Les montées d’antisémitisme succèdent généralement à la reprise des violences au Proche-Orient, à l’envenimement du conflit israélo-palestinien. Toute une partie de la communauté juive a pleinement intériorisée cette corrélation et dès que les hostilités s’intensifient, elle change ses habitudes et prend des précautions. Cet arrière-fond géopolitique autorise deux remarques : d’une part, le conflit a des effets retentissants en France, il divise et il stigmatise ; d’autre part, cela permet de fournir une première explication à la surreprésentation des jeunes arabo-musulmans parmi les auteurs de violences envers la communauté juive, l’identification à la cause palestinienne conduirait à la « haine des juifs ».
Ce climat d’insécurisation conduit beaucoup de familles juives à changer de modes de vie. Depuis 2000, en Seine-Saint-Denis, elles sont nombreuses à avoir quitté les grands ensembles pour s’installer dans des communes pavillonnaires. Si l’ascension sociale peut être à l’origine de ces mouvements, c’est le désir de retrouver un cadre de vie rassurant qui pèse principalement dans le choix des familles. Sont privilégiées les villes comme Le Raincy, Villemomble et Gagny où il existe déjà une petite communauté juive et où se trouvent des écoles et des synagogues.

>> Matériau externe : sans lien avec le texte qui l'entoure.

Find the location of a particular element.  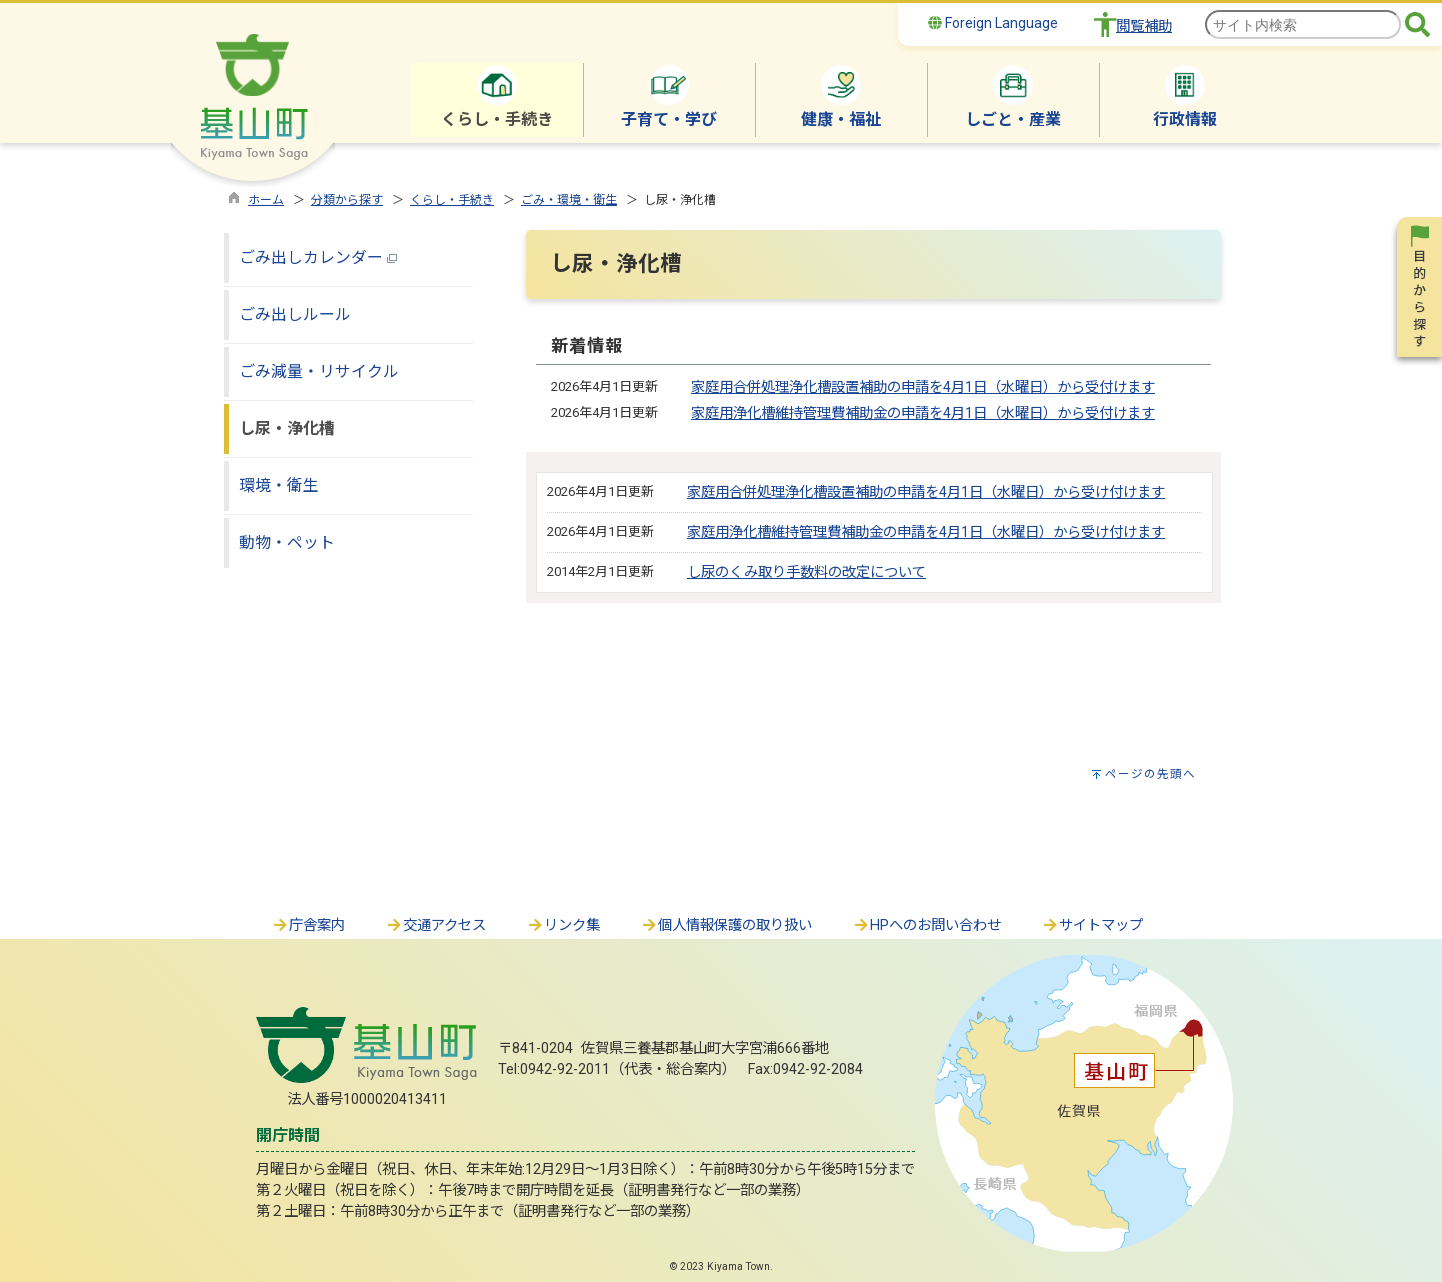 家庭用合併処理浄化槽設置補助の申請を4月1日（水曜日）から受付けます is located at coordinates (923, 387).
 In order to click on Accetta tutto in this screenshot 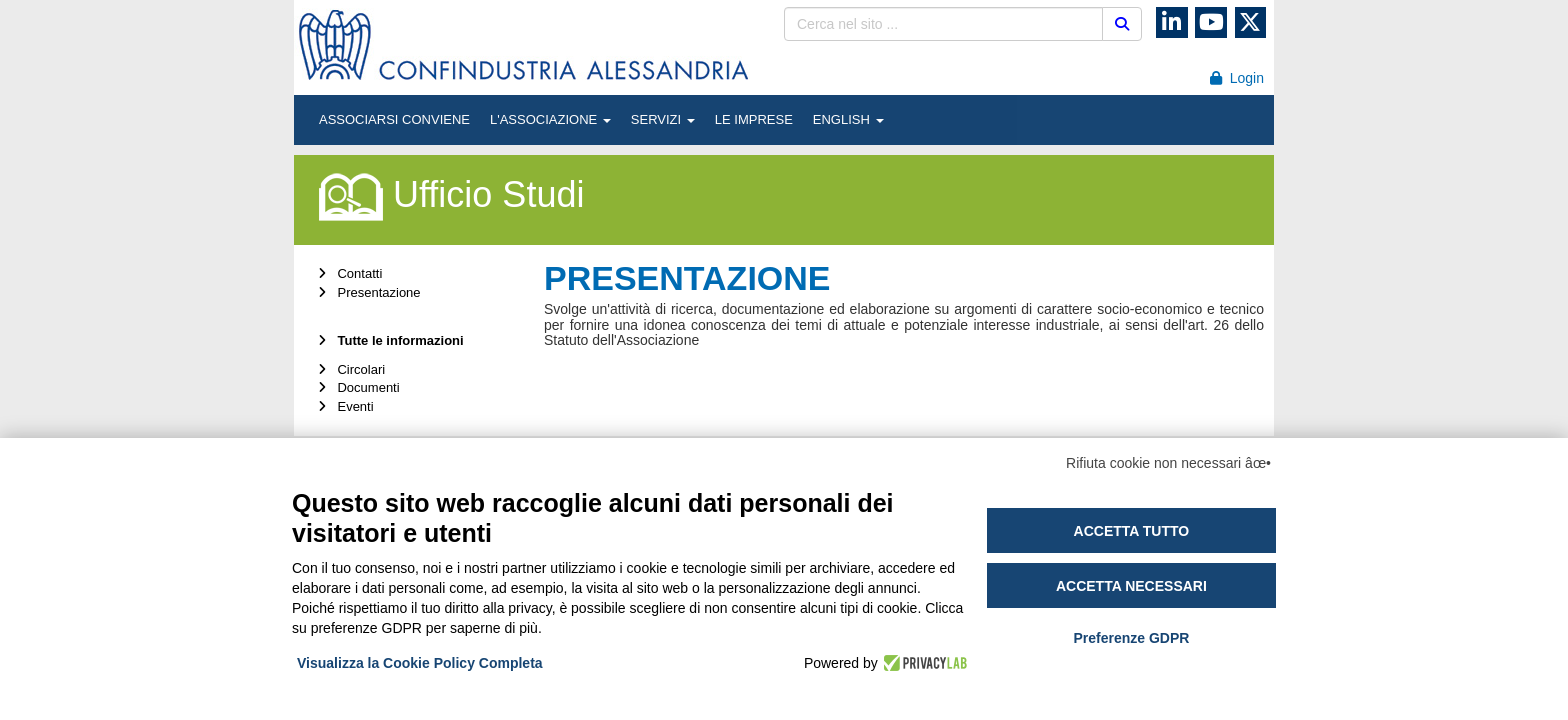 , I will do `click(1132, 531)`.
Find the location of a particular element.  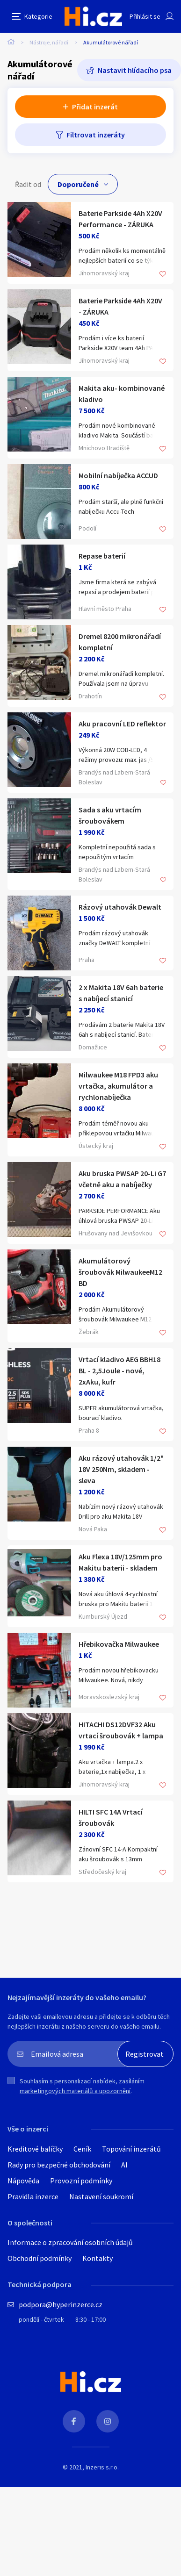 Mobilní nabíječka ACCUD is located at coordinates (118, 475).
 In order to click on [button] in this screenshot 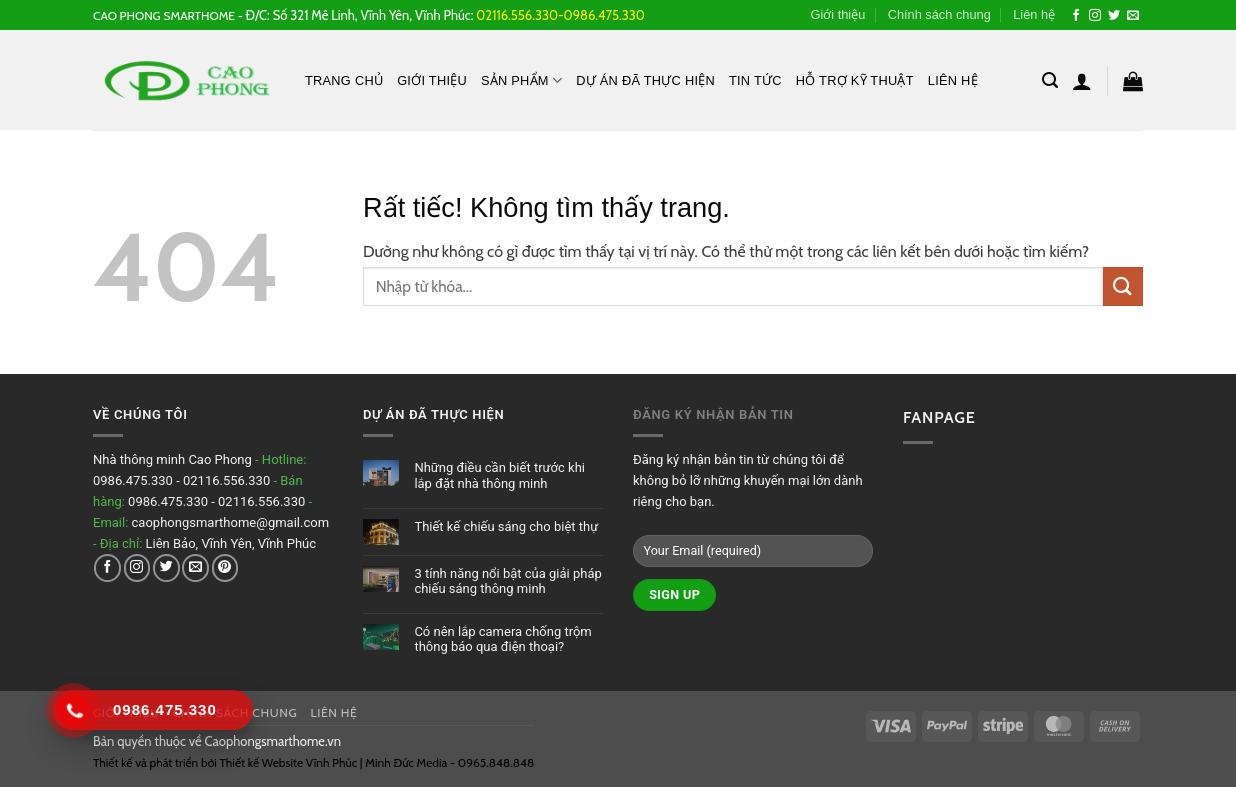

La logique de regroupement prend sens aussi quand les municipalités marquent leur camp dans le conflit israélo-palestinien. Dans les communes qui affichent un soutien fort aux luttes palestiniennes, les juifs se sentent discriminés ; à l’inverse, dans celles jumelées à des villes israéliennes, la communauté juive s’agrandit.
En outre, le choix des familles juives s’étend à celui de l’école pour les enfants. Nombreux sont les parents qui retirent leurs enfants des écoles publiques au profit d’écoles privées catholiques ou juives, non sans cas de conscience pour certains qui sont partagés entre l’attachement à l’école républicaine et le souci de la sécurité de leurs enfants.
Sur le plan politique, le sentiment d’insécurité et l’impression d’une absence de soutien dans la société ont conduit au divorce avec la gauche et à la préférence pour la droite traditionnelle. Alain Madelin d’abord, puis Nicolas Sarkozy rencontrent un écho très favorable au sein de la communauté juive. Néanmoins, et c’est un phénomène récent, le vote en faveur du Front national se développe.
Dans le même temps, la France est devenue le premier foyer d’émigration vers Israël, devant les Etats-Unis, alors que la communauté juive y est beaucoup plus importante. Depuis 2006, 26 000 personnes ont quitté la France pour Israël ; en 2014, 7 231 juifs français ont fait leur alya. Ce qui, il y a vingt ans, était une lubie pour idéalistes ou pour « quelqu’un qui avait raté sa vie » comme le souligne un interviewé, est devenu un projet de vie, une alternative à l’insécurité grandissante et une solution pour vivre en paix.
A travers cet ensemble de choix nouveaux, de réactions au sein de toute une partie de la communauté juive, se dégage une série de symptômes inquiétants qui concerne toute la société française.